To put it differently: an "article" on Wikidata consists of many properties, but only a few are wortwhile for a vandal. The positive edits vs vandal edit rate there is much closer to what we are used to on enwiki, and the reversion times are usually much slower.

Looking at 100 recent changes by IPs, made between 13.45 and 14.20, I note many edits I can't judge (Chinese labels and the like), some which seem positive, and at least 25 vandalism edits. This would mean that in the same period, some 12,000 to 25,000 positive edits must have been made to get the cited percentage (and this assumes that no registered editors made vandal edits). Now, we may well reach this figure, but in this period, approximately 95% of the edits was made by one editor using "Quickstatements", making her (Harmonia Amanda) essentially a maintenance bot.
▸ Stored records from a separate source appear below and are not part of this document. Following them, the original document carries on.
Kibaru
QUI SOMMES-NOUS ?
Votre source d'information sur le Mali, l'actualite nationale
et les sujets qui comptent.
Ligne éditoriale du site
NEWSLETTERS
  • [4] 2 edits first vandalizing and then removing correct information
  • [5] 2 edits vandalizing already incorrect information, which were then semi-reverted, semi-vandalized by [6] 2 further IP edits
  • [7] 8 blatant vandalism edits
  • [8] 4 edits vandalizing Internet
  • [9] 7 vandal edits, reverted 17 minutes later by Izno (thanks)

I know, anecdote isn't data, but I have looked at Wikidata way too much recently, and this rate (and low reversion rate) seems quite typical.

So please, take all statements about the low vandalism rates on Wikidata with a very big grain of salt. Wikidata has a small group of dedicated editors using tools to make small changes very rapidly, and apart from that a very small group of more "regular" editors who are at the moment unable to adequately, rapidly deal with vandalism. This is not the fault of those people who actually do vandalism reversions, and this section is not intended to blame anyone. But the end result is that, compared to the number of editors, Wikidata has actually a high vandalism rate, which doesn't get reverted very fast (I often see easy-to-spot vandalism remaining for hours and days). Fram (talk) 14:40, 14 September 2017 (UTC)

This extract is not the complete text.